Flood irrigation is the oldest method of applying water to crops, relying on gravity to flood the land or channels between rows. This method is generally considered the least efficient when compared to modern pressurized systems. The performance of flood irrigation is highly variable, depending significantly on local soil conditions, field preparation, and the management practices employed by the irrigator. Efficiency rests on how well the water application is controlled and how much is lost before reaching the plant roots.
Quantifying Water Application Efficiency
The efficiency of any irrigation method is measured by its Application Efficiency, which is the percentage of water delivered to the field that is stored in the crop’s root zone for use. Traditional flood irrigation systems are typically rated with an application efficiency ranging from 40% to 70%. This means that 30% to 60% of the applied water is lost to mechanisms other than crop uptake.
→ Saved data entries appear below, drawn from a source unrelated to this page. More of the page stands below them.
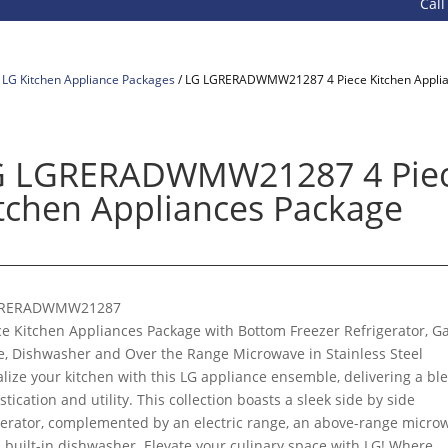
Call 800
/
LG Kitchen Appliance Packages
/ LG LGRERADWMW21287 4 Piece Kitchen Appli
G LGRERADWMW21287 4 Pie
tchen Appliances Package
RERADWMW21287
ce Kitchen Appliances Package with Bottom Freezer Refrigerator, G
, Dishwasher and Over the Range Microwave in Stainless Steel
alize your kitchen with this LG appliance ensemble, delivering a bl
stication and utility. This collection boasts a sleek side by side
gerator, complemented by an electric range, an above-range micro
 built-in dishwasher. Elevate your culinary space with LG! Where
By comparison, high-efficiency systems like drip irrigation can achieve application efficiencies exceeding 90%.
A related metric is Distribution Uniformity, which describes how evenly the water is spread across the entire field. Poor uniformity is a major inefficiency in flood irrigation, causing some areas to be over-watered while others are under-watered. This uneven application often forces the irrigator to apply excess water to ensure the driest parts of the field receive enough moisture.
Factors Driving Water Waste
The first loss is Deep Percolation, which occurs when water infiltrates below the crop’s root zone. This water becomes inaccessible to the plant and is often lost to groundwater, sometimes leading to rising water tables and waterlogging. Deep percolation is particularly pronounced in sandy soils, where the high infiltration rate allows water to move rapidly past the root zone.
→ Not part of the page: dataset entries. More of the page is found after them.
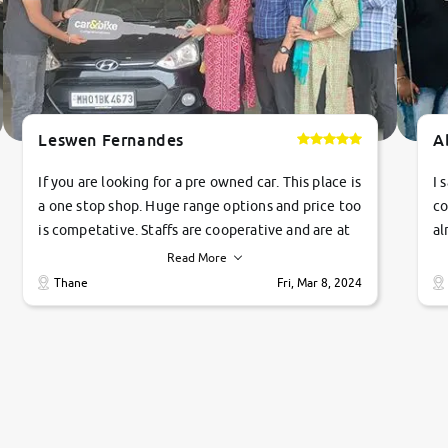
Leswen Fernandes
A
If you are looking for a pre owned car. This place is
I 
a one stop shop. Huge range options and price too
co
is competative. Staffs are cooperative and are at
al
their commitments. Good job guys.. cheers
ve
Read More
Ti
Thane
Fri, Mar 8, 2024
1 
si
Another major mechanism is Runoff, where water flows off the end of the field into drainage systems. This loss is directly related to the field’s slope, the volume of water applied, and the rate of flow. If the inflow rate is too high for the soil to absorb, or if the field is not perfectly level, the excess water flows away without infiltrating. Poorly managed flow rates can also cause soil erosion, which further degrades the field’s ability to absorb water uniformly.
The third loss factor is Evaporation, which removes water directly from the soil surface into the atmosphere. While flood irrigation generally experiences less evaporation than some spray systems because the water is on the surface for a shorter time and the droplets are not atomized, surface water is still exposed. Water sitting in open furrows or basins, especially during hot, windy conditions, contributes to the overall water wastage before it can soak into the soil.
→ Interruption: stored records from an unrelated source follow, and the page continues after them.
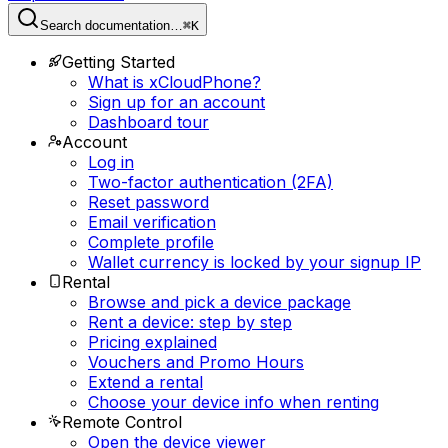
Search documentation…
⌘K
Getting Started
What is xCloudPhone?
Sign up for an account
Dashboard tour
Account
Log in
Two-factor authentication (2FA)
Reset password
Email verification
Complete profile
Wallet currency is locked by your signup IP
Rental
Browse and pick a device package
Rent a device: step by step
Pricing explained
Vouchers and Promo Hours
Extend a rental
Choose your device info when renting
Remote Control
Open the device viewer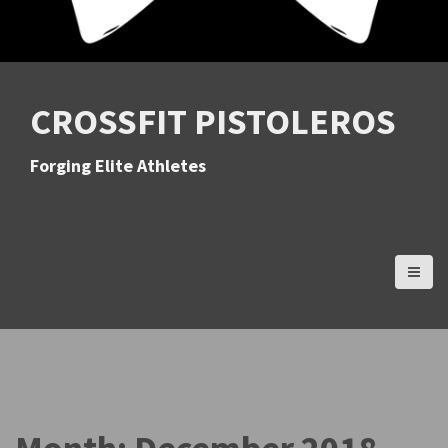
CROSSFIT PISTOLEROS
Forging Elite Athletes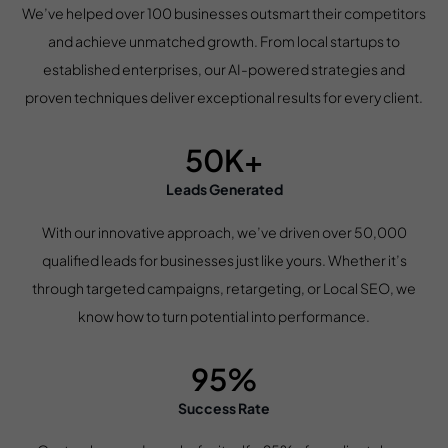
We’ve helped over 100 businesses outsmart their competitors
and achieve unmatched growth. From local startups to
established enterprises, our AI-powered strategies and
proven techniques deliver exceptional results for every client.
50K+
Leads Generated
With our innovative approach, we’ve driven over 50,000
qualified leads for businesses just like yours. Whether it’s
through targeted campaigns, retargeting, or Local SEO, we
know how to turn potential into performance.
95%
Success Rate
Modern Improvements in Surface Irrigation Management
The efficiency of surface irrigation can be significantly enhanced through modern management and technology. One of the most impactful improvements is Laser Leveling, which uses GPS-guided machinery to create a field with a precise, uniform slope or a perfectly flat basin. This precision grading ensures water spreads evenly and rapidly across the field, drastically reducing localized deep percolation and end-of-field runoff.
Another practice is Surge Flow, which involves applying water in intermittent pulses rather than a continuous stream. The initial wetting and subsequent brief drying periods cause fine soil particles to settle and “seal” the surface of the furrow. This temporary reduction in the infiltration rate allows the water to travel further down the field more uniformly, improving distribution and reducing the deep percolation losses at the head of the field.
To directly address the runoff problem, growers implement Tailwater Recovery Systems. These systems capture the water that runs off the end of the field in a pond or sump and then pump it back to the head of the field for reuse in the next irrigation cycle. By recycling the runoff water, the overall Application Efficiency can be raised substantially, sometimes bringing the system’s performance into the 80% range or higher.